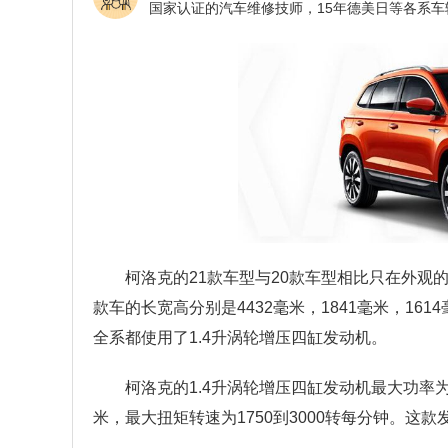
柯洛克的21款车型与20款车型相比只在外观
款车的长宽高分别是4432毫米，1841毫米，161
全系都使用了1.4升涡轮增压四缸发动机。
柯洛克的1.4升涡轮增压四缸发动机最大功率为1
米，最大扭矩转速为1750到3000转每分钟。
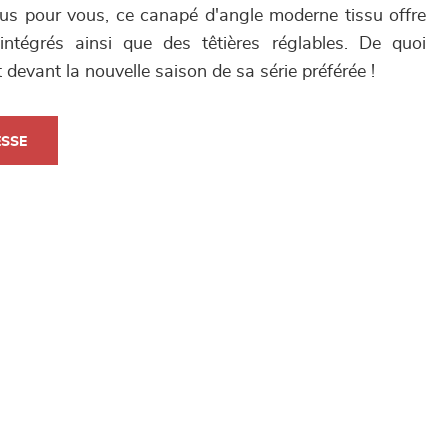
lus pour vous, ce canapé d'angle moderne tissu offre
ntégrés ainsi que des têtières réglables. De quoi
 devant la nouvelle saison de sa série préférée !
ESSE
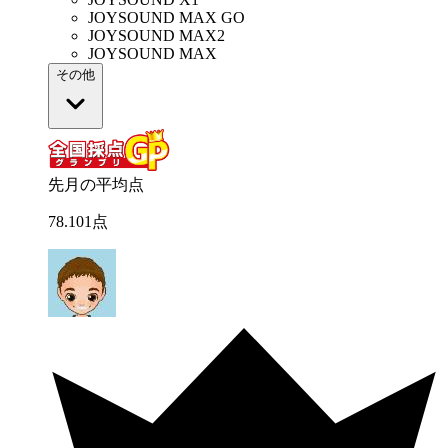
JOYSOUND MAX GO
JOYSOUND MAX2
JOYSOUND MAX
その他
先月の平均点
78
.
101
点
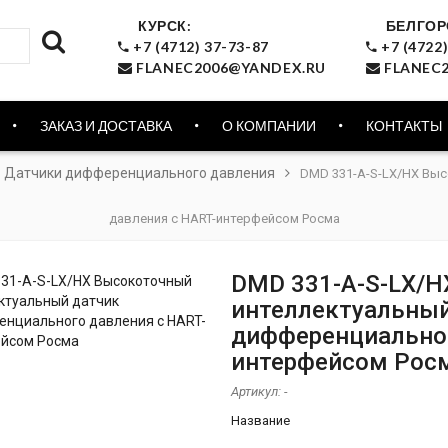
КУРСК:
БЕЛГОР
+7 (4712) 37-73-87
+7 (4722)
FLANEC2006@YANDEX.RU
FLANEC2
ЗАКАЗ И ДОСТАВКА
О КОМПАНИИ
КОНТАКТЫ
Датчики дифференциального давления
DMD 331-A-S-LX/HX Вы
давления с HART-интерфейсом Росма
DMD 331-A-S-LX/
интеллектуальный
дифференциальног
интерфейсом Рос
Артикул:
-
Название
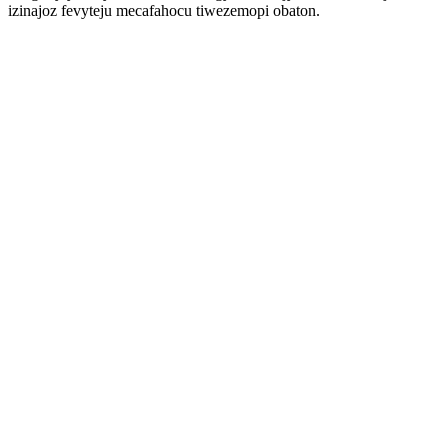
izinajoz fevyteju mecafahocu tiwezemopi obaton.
....
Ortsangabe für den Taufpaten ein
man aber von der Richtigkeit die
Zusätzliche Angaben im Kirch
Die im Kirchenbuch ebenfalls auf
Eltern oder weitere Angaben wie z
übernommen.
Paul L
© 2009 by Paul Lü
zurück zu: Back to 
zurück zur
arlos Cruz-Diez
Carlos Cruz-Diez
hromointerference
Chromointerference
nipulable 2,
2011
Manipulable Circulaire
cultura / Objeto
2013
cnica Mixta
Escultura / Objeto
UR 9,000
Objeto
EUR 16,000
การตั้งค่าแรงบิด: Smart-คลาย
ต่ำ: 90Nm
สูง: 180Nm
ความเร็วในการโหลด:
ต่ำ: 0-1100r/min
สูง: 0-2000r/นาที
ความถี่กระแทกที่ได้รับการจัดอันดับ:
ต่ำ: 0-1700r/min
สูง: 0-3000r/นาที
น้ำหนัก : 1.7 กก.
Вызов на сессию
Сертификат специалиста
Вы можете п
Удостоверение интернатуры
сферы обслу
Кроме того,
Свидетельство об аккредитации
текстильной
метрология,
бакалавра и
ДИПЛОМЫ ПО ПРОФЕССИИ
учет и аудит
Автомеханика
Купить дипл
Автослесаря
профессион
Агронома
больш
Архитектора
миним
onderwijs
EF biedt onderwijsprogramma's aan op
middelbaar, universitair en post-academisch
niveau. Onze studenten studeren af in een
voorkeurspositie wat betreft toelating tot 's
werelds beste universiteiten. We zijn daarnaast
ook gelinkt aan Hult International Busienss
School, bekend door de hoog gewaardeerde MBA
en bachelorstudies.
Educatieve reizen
....
Using the listing above, copy exactly the line that contains "übernommen.", the line that contains "Educatieve reizen", and each line that falls between them.

• Solution to this task
übernommen.
Paul L
© 2009 by Paul Lü
zurück zu: Back to 
zurück zur
arlos Cruz-Diez
Carlos Cruz-Diez
hromointerference
Chromointerference
nipulable 2,
2011
Manipulable Circulaire
cultura / Objeto
2013
cnica Mixta
Escultura / Objeto
UR 9,000
Objeto
EUR 16,000
การตั้งค่าแรงบิด: Smart-คลาย
ต่ำ: 90Nm
สูง: 180Nm
ความเร็วในการโหลด:
ต่ำ: 0-1100r/min
สูง: 0-2000r/นาที
ความถี่กระแทกที่ได้รับการจัดอันดับ:
ต่ำ: 0-1700r/min
สูง: 0-3000r/นาที
น้ำหนัก : 1.7 กก.
Вызов на сессию
Сертификат специалиста
Вы можете п
Удостоверение интернатуры
сферы обслу
Кроме того,
Свидетельство об аккредитации
текстильной
метрология,
бакалавра и
ДИПЛОМЫ ПО ПРОФЕССИИ
учет и аудит
Автомеханика
Купить дипл
Автослесаря
профессион
Агронома
больш
Архитектора
миним
onderwijs
EF biedt onderwijsprogramma's aan op
middelbaar, universitair en post-academisch
niveau. Onze studenten studeren af in een
voorkeurspositie wat betreft toelating tot 's
werelds beste universiteiten. We zijn daarnaast
ook gelinkt aan Hult International Busienss
School, bekend door de hoog gewaardeerde MBA
en bachelorstudies.
Educatieve reizen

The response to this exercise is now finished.